OSLO (Reuters) - The number of polluted “dead zones” in the world’s oceans is rising fast and coastal fish stocks are more vulnerable to collapse than previously feared, scientists said on Monday.
The spread of “dead zones” — areas of oxygen-starved water — “is emerging as a major threat to coastal ecosystems globally,” the scientists wrote in the journal Proceedings of the National Academy of Sciences.
Such zones are found from the Gulf of Mexico to the Baltic Sea in areas where algae bloom and suck oxygen from the water, feeding on fertilizers washed from fields, sewage, animal wastes and pollutants from the burning of fossil fuels.
“Marine organisms are more vulnerable to low oxygen content than currently recognized, with fish and crustaceans being the most vulnerable,” said Raquel Vaquer Suner of the Mediterranean Institute for Advanced Studies in Spain.
“The number of reported hypoxic (low oxygen) zones is growing globally at a rate of 5 percent a year,” she told Reuters.
Her study with a colleague showed that the number of “dead zones” had risen to more than 140 in 2004 from almost none until the late 1970s.
Hundreds of millions of people depend on coastal fisheries for food. Crustaceans such as crabs, lobsters and shrimps are less able to escape from low-oxygen waters than fish.
Higher temperatures tied to global warming, blamed by the U.N. Climate Panel on human use of fossil fuels, may aggravate the problem of “dead zones,” partly because oxygen dissolves less readily in warmer water, the study said.
The first “dead zones” were found in northern latitudes such as Chesapeake Bay on the U.S. east coast and Scandinavian fjords. Others have been appearing off South America, Ghana, China, Japan, Australia, New Zealand, Portugal and Britain.

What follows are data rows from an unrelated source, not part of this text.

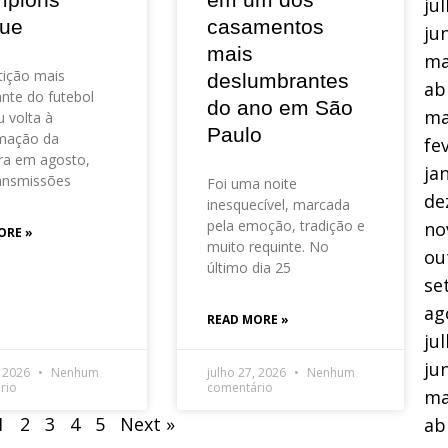
ju
ue
casamentos
ju
mais
ma
ição mais
deslumbrantes
ab
nte do futebol
do ano em São
ma
 volta à
Paulo
mação da
fe
ra em agosto,
ja
ansmissões
Foi uma noite
de
inesquecível, marcada
pela emoção, tradição e
no
ORE »
muito requinte. No
ou
último dia 25
se
ag
READ MORE »
ju
ju
, 2026
Nenhum
julho 27, 2026
Nenhum
rio
comentário
ma
1
2
3
4
5
Next »
ab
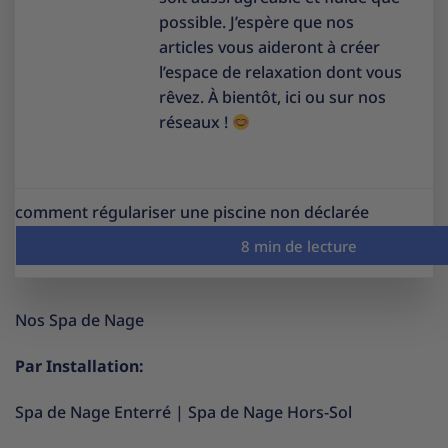
possible. J’espère que nos
articles vous aideront à créer
l’espace de relaxation dont vous
rêvez. À bientôt, ici ou sur nos
réseaux !
comment régulariser une piscine non déclarée
Nos Spa de Nage
Par Installation:
Spa de Nage Enterré
|
Spa de Nage Hors-Sol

The study said that most scientists had until now reckoned that oxygen levels could fall to 2 milligrams per liter of sea water before the water was considered starved of oxygen.
But many creatures were far more sensitive. Larvae of one type of crab found off eastern Canada and the United States started suffering at oxygen levels of 8.6 mg per liter, just below normal levels.
“Currently used thresholds ... are not conservative enough to avoid widespread mortality losses,” the scientists wrote. They urged a revised minimum of 4.6 mg of oxygen per liter as the lowest before water was considered hostile to life.